Brazilian actor (1934–2020)

Flávio Migliaccio (26 August 1934 – 4 May 2020) was a Brazilian actor, film director and screenwriter. He appeared in more than 90 films and television shows between 1958 and 2019. His 1962 film The Beggars was entered into the 3rd Moscow International Film Festival. His elder sister Dirce Migliaccio was also an actress.
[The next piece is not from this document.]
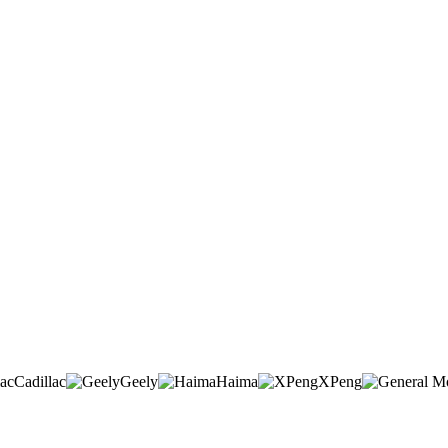
Cadillac
Geely
Haima
XPeng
Migliaccio was found dead by his property caretaker at his farm in Rio Bonito, Rio de Janeiro, on 4 May 2020, aged 85. According to Military Police of Rio de Janeiro State, he left a suicide note and hanged himself.

==Selected filmography==

- O Grande Momento (1958)
- Cinco vezes Favela (1962) – João (segment "Um favelado")
- The Beggars (1963)
- My Home Is Copacabana (1965)
- Canalha em Crise (1965)
- The Hour and Turn of Augusto Matraga (1965) – Quim Recadeiro
- Todas as Mulheres do Mundo (1966) – Edu
- Cuidado, Espião Brasileiro em Ação (1966)
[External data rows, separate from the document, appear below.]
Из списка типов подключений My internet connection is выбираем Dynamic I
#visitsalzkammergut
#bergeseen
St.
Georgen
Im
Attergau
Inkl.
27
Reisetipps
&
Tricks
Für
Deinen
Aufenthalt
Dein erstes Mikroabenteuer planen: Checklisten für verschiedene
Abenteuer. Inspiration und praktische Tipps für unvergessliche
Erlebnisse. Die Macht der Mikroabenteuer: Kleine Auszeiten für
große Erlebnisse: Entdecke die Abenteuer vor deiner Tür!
- Entranced Earth (1967) – Common people man
- Arrastão (1967)
- O Homem Que Comprou o Mundo (1968) – José Guerra
- O Homem Nu (1968)
- A Penúltima Donzela (1969) – The Priest
- Pobre Príncipe Encantado (1969)
- Máscara da Traição (1969) – Correia
- Como Vai, Vai Bem? (1969)
- A Cama Ao Alcance de Todos (1969) – The Beggar
- O Donzelo (1970) – Nestor
- Quatro Contra o Mundo (1970) – (segment "História da Praia")
- Vida e Glória de um Canalha (1970)
- Uma Garota em Maus Lençóis (1970)
- Parafernália o Dia de Caça (1970)
- Pais Quadrados... Filhos Avançados (1970)
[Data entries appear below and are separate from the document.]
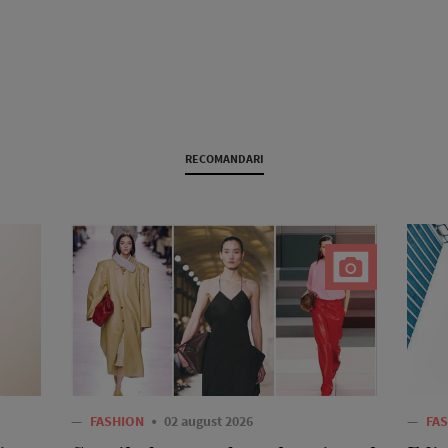
RECOMANDARI
—
FASHION
02 august 2026
—
FA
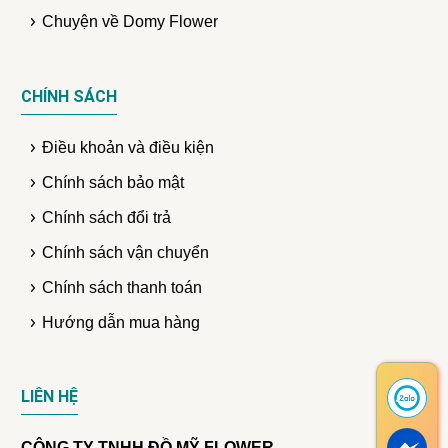
Chuyện về Domy Flower
CHÍNH SÁCH
Điều khoản và điều kiện
Chính sách bảo mật
Chính sách đổi trả
Chính sách vận chuyển
Chính sách thanh toán
Hướng dẫn mua hàng
LIÊN HỆ
CÔNG TY TNHH ĐỒ MỸ FLOWER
- Em Busca do Su$exo (1970)
- Pra Quem Fica, Tchau (1971) – Chuca
- Roberto Carlos a 300 Quilômetros por Hora (1971) – Luigi
- Os Caras de Pau (1971)
- Como Ganhar na Loteria sem Perder a Esportiva (1971)
- Aventuras com Tio Maneco (1971) – Tio Maneco
- Assalto à Brasileira (1971) – Zeca
- Os Machões (1972) – Chuca
- Um Virgem na Praça (1973) – José
- O Filho do Chefão (1974)
- O Caçador de Fantasma (1975) – Tio Maneco
- Maneco, o Super Tio (1978) – Tio Maneco
- Sítio do Picapau Amarelo (1978) – Ptolomeu
- A Noiva da Cidade (1978)
- Parceiros da Aventura (1980) – Marcelo
- Pra Frente, Brasil (1982)
- Tanga (1987) – Partido Comunista Tanganês
- Rainha da Sucata (1990) – Osvaldo Moreiras (Seu Moreiras)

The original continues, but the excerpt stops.